Permission Marketing : Turning Strangers Into Friends And Friends Into Customers Permission Marketing by Seth Godin

I’ve been doing a lot of reading to broaden my mind professionally over the last few months. I’m going to write a mini review for each book I complete because:

- to imprint the primary points of each book in my mind
- to improve my writing
- to help others who might read this blog identify books that they may want to read or avoid

I read a lot of Godin in preparation for a day-long Q&A session with him that I attended the first week of September 2007 in New York City. Permission Marketing frames a favorite Godin rule of current existence: marketing isn’t the way it used to be. Godin describes the history and evolution of mass advertising succinctly and with value. This evolution is referred to in many other Seth Godin books as well as regularly in his blog posts.

Companies can no longer guarantee increased revenues by simply increasing advertising. The ratio is getting too tight and the tipping point where revenues can’t cover increased advertising expense occurs sooner and sooner. Dumping money into marketing won’t solve a problem unless a new currency is recognized.

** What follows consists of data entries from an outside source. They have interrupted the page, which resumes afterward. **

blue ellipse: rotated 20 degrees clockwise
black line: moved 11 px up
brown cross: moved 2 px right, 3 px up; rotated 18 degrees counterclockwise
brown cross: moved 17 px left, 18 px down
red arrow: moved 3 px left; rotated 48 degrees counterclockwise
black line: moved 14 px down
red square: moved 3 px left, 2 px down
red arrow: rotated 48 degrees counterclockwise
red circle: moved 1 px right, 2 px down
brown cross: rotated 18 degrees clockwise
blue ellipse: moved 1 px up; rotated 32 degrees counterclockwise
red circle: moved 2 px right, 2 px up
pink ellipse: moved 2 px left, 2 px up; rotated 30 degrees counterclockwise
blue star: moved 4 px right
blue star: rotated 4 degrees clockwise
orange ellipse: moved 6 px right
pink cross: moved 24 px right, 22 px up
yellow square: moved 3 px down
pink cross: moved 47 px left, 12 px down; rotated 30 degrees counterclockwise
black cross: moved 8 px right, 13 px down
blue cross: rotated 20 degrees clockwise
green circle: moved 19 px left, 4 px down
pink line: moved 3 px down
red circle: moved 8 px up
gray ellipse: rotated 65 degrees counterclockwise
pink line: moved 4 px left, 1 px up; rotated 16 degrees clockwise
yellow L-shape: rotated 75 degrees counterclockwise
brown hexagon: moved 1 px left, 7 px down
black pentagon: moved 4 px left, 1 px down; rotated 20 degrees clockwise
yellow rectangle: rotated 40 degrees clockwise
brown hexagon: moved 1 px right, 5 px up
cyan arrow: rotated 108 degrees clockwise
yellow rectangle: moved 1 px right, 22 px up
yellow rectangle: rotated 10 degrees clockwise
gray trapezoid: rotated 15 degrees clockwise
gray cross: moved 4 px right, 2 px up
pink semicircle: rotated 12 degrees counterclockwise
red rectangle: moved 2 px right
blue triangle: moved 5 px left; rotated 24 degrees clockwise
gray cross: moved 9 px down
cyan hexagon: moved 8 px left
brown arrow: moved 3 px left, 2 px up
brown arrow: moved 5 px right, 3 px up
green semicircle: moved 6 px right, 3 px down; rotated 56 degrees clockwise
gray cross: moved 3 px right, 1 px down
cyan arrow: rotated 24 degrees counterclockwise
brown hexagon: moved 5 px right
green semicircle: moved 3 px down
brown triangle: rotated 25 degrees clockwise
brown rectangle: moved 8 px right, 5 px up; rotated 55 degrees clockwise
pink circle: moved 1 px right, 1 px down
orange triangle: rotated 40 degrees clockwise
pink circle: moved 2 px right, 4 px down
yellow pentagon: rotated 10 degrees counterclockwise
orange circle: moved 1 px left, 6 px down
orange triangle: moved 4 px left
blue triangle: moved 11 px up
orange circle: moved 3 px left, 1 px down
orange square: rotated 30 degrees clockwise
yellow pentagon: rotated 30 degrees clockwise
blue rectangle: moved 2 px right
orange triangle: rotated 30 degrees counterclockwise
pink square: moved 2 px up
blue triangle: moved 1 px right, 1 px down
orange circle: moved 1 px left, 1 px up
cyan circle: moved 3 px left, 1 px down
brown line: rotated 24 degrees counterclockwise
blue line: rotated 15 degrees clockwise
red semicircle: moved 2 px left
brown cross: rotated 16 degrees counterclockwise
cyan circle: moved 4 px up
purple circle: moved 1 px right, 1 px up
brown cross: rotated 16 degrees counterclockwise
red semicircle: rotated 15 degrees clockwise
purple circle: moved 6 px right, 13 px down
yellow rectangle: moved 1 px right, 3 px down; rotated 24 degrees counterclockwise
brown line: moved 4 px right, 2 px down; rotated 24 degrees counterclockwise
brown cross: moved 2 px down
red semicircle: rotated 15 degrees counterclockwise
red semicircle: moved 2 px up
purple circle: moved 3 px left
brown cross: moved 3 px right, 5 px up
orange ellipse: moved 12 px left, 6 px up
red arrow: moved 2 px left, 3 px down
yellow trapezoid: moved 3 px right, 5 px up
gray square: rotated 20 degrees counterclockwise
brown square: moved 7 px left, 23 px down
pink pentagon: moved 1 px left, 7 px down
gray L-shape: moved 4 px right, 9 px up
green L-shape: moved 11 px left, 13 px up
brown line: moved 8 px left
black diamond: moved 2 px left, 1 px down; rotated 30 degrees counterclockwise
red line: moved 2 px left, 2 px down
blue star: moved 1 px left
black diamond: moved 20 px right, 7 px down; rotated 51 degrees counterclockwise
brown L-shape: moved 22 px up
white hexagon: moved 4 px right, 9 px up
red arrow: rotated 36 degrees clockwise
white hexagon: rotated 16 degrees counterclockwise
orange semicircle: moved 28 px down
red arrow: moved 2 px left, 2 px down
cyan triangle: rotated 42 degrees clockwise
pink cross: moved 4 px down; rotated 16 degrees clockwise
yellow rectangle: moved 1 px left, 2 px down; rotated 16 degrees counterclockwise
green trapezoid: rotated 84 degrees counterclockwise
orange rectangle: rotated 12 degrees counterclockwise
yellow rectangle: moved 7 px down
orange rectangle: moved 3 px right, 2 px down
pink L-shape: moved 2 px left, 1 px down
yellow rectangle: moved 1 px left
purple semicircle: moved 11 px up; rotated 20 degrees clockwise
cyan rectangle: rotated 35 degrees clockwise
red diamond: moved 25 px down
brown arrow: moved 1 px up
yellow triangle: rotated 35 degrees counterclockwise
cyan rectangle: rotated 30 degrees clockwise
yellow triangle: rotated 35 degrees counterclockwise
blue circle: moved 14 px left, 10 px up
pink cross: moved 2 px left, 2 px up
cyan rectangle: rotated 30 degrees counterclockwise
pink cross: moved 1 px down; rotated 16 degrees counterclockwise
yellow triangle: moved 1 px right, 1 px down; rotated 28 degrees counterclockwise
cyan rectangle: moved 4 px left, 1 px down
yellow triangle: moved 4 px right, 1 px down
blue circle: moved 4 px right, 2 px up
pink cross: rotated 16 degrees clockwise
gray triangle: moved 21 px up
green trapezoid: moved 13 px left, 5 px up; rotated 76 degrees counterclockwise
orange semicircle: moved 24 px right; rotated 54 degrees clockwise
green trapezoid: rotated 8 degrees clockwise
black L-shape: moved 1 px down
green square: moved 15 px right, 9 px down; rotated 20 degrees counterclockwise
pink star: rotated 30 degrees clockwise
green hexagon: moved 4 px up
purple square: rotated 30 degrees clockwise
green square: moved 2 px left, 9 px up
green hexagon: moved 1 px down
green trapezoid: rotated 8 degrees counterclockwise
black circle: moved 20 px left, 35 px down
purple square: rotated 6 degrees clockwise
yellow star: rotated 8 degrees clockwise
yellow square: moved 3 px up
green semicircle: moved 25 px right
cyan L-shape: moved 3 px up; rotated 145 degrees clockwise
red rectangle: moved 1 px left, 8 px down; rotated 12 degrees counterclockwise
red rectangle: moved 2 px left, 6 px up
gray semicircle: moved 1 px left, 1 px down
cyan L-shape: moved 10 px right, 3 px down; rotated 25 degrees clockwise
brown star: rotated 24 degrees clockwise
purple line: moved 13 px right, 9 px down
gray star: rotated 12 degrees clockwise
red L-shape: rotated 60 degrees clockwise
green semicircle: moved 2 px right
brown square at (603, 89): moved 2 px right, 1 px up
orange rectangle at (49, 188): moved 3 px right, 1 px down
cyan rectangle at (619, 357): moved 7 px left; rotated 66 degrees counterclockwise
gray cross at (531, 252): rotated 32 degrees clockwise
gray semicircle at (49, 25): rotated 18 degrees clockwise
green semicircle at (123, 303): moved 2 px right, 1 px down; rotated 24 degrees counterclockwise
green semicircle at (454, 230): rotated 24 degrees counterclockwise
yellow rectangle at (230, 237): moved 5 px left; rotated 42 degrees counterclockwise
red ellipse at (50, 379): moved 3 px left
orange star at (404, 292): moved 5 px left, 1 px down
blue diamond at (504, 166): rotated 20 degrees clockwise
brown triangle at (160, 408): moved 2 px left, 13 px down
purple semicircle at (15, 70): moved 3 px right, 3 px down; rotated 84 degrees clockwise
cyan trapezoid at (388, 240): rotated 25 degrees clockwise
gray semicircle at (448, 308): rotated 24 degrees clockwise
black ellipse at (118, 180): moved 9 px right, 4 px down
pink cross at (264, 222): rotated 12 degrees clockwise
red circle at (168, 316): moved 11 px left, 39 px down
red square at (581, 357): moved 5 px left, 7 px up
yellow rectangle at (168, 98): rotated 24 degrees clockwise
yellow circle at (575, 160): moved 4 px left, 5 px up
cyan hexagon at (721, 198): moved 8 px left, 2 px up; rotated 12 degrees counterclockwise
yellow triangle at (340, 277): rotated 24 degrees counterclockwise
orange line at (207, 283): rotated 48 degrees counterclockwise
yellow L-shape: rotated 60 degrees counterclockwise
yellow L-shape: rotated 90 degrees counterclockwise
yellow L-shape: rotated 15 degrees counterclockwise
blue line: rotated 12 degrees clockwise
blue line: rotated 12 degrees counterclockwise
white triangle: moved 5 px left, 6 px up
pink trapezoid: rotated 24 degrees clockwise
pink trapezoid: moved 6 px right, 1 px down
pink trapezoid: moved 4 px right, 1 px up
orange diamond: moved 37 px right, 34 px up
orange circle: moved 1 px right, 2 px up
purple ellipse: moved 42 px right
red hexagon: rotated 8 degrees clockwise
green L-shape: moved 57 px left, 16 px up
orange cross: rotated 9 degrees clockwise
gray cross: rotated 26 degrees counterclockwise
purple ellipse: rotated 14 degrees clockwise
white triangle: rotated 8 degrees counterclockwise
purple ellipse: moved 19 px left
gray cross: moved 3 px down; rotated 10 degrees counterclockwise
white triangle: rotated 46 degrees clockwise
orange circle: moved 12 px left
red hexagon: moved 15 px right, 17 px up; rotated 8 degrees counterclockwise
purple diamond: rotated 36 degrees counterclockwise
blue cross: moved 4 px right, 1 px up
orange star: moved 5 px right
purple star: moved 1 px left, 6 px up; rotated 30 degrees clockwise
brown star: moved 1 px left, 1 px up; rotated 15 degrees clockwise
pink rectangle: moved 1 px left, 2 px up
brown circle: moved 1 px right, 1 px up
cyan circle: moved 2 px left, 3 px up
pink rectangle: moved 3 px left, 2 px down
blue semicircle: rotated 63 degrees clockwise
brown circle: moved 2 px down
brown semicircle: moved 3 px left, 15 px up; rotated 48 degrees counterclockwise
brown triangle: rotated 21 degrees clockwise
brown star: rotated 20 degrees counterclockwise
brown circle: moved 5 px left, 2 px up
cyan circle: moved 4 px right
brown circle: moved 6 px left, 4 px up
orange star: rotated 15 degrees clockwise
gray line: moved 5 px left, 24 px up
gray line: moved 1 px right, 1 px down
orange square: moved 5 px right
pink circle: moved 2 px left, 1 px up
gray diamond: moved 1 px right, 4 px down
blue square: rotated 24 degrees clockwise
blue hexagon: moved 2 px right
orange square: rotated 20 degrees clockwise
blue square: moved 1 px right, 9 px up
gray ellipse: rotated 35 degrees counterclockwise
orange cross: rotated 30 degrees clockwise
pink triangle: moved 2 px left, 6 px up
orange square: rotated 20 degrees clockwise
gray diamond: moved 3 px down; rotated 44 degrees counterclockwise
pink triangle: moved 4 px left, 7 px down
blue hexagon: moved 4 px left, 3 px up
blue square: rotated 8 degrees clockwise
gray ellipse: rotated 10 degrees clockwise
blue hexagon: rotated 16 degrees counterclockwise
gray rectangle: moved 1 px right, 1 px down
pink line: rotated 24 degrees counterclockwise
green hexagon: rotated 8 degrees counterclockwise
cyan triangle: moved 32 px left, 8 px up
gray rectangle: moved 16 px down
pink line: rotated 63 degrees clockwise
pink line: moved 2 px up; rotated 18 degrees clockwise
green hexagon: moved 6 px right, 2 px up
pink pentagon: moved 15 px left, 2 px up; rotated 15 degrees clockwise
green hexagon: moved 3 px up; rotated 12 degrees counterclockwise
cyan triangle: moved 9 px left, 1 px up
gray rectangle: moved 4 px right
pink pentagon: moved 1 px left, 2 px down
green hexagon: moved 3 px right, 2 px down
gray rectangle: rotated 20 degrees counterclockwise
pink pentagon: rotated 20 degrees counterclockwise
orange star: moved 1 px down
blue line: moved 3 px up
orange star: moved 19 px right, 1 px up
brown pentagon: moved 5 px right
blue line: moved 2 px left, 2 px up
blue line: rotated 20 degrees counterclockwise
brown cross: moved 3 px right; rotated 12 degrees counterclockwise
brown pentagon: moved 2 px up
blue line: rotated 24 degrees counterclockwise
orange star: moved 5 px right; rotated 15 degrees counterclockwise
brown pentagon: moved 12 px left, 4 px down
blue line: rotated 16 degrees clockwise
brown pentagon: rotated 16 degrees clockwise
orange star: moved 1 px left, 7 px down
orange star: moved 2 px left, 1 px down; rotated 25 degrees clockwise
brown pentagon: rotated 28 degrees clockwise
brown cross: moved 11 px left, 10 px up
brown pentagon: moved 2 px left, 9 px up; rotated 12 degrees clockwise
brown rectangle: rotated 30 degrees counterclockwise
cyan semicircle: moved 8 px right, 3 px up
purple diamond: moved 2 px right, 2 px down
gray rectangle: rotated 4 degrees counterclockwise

This new currency is the attention of potential customers. Potential customers are the exclusive holders of this currency – they are in complete control (to a significant extent). Godin illustrates the difference between old/industrial/mass advertising and permission marketing. The old way was “interruption” marketing, like television/radio/print commercials that disrupted the content of those media. After more than a half-century of this kind of advertising, humans have learned to tune out the vast majority of interruption messages so something new must be done.

The meat of the book is Godin’s definition of permission marketing and his explanation of the 5 levels of permission marketing (listed in order of importance):

1. intravenous
2. points
3. personal relationships
4. brand trust
5. situation

In going through these five levels, Godin goes on to describe the concept of permission – it’s value, it’s importance, how it can be abused, and how permission is an ongoing process that can be shut off/cancelled at any time by the customer.

Godin provides us with several examples of web marketing failures as well as a series of case studies. One must bear in mind that this book was published in 1999 – some of the examples of poor web marketing are shocking (”Did companies really expect that to work?”) and similarly, even what were ingenious examples about ten years ago seem a bit dated and simple.

The book closes well with a currently valid permission marketing evaluation self-exam as well as a FAQ, both of which are completely usable to date. Despite the dated case studies, this book is very much worth reading for the definitions of permission and the other sections cited above. Permission Marketing provides a good foundation for more current examples that might be found elsewhere in other texts or even in Seth Godin’s blog archives.